It would be great to have such rapid fire threads. In addition to Erlang style, it could also support Concurrent ML style and Reppy Channels. Threads would be able to form spaghetti stacks and be quickly pared when dead. Could do a lot more speculative threading.

But that really does sound like a redesign of CL.

(I’m one of the authors of an Erlang-like system in Lisp, called Butterfly. The Scheme guys have one called Termite.)

- DM


On Aug 3, 2015, at 8:34 AM, Stelian Ionescu <sionescu@cddr.org> wrote:

Creators of Erlang have a Lisp background, and one feature of the Erlang 
VM (BEAM) that I'd like back-ported into Common Lisp is their process.
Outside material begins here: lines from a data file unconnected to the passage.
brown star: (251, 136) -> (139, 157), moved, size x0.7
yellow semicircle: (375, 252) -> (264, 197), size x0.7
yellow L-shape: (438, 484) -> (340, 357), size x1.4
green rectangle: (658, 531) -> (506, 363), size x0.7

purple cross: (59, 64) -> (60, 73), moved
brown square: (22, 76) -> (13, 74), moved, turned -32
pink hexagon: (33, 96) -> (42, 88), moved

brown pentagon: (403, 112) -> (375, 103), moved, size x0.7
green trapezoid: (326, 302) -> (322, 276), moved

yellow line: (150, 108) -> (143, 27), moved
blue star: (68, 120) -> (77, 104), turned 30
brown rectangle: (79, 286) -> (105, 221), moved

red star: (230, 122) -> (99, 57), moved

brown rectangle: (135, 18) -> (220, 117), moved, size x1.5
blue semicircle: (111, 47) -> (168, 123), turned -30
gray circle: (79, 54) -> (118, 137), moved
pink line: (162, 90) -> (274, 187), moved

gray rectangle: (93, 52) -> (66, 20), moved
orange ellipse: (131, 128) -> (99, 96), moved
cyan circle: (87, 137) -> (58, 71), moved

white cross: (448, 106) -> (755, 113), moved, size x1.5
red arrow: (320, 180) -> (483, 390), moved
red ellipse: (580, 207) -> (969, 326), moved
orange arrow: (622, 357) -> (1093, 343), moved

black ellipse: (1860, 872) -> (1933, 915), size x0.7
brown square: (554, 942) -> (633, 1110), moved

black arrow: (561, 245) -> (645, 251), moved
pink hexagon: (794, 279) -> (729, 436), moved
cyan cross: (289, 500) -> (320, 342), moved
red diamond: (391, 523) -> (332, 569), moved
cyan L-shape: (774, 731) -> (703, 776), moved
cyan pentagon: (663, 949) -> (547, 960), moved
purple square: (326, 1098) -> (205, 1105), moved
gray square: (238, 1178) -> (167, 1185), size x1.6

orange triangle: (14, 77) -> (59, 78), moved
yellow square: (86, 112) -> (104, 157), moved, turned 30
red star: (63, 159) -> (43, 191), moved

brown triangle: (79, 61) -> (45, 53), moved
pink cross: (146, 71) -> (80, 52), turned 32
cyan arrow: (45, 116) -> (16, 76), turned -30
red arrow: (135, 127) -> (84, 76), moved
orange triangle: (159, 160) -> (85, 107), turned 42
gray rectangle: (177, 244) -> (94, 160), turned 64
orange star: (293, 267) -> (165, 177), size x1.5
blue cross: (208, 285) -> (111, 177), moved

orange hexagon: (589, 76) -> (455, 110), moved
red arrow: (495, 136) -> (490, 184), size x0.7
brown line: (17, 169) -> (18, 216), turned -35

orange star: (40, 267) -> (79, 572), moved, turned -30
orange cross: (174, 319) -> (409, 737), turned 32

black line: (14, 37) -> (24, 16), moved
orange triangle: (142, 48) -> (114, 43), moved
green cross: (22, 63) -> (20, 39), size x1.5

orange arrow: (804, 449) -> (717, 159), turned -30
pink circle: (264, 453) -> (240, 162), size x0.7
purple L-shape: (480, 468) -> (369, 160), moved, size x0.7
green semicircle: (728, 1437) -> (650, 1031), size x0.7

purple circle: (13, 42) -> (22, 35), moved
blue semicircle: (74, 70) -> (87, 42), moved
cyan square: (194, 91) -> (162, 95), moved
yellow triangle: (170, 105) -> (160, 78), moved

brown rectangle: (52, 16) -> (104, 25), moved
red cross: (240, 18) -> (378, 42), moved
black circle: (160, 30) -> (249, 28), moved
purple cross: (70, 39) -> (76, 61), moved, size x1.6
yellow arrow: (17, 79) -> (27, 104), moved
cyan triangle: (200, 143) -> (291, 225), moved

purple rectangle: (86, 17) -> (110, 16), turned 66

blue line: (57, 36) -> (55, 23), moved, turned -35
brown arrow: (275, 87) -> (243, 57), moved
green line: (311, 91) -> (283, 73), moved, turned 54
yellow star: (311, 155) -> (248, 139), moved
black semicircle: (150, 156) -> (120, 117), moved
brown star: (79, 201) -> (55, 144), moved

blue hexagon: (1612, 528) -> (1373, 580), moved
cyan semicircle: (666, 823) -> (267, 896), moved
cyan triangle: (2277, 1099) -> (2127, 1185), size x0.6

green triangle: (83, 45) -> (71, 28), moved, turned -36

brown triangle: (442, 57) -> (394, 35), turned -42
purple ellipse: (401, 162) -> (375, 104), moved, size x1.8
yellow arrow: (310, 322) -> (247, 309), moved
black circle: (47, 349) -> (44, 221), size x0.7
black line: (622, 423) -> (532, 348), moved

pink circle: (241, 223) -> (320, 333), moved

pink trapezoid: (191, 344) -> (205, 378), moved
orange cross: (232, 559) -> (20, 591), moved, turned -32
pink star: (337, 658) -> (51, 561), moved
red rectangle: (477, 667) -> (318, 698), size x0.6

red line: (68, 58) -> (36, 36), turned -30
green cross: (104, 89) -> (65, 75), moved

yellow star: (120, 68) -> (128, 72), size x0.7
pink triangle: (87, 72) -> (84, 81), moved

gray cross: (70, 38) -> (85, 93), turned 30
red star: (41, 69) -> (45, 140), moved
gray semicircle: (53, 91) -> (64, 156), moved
An Erlang "process" is cheap to create, cheap to destroy, cheap when 
blocked, and upon exit performs bulk gc of its allocated memory; e.g., 
munmap().

Handling tens of thousands of requests per second per node isn't 
uncommon, and these often have *several* workers per request or 
connection: hundreds of thousands of processes.  Under such scenarios, 
anything less than this approach to lightweight processes might suffer 
from stalls during long gc runs that would be avoided or significantly 
reduced under Erlang's model.


How might we get equivalent cheap ephemeral processes into a 
contemporary Common Lisp implementation?

In short, you need to write from scratch a new CL implementation. Current ones are not designed with the Erlang constraints in mind.

-- 
Stelian Ionescu a.k.a. fe[nl]ix
Quidquid latine dictum sit, altum videtur.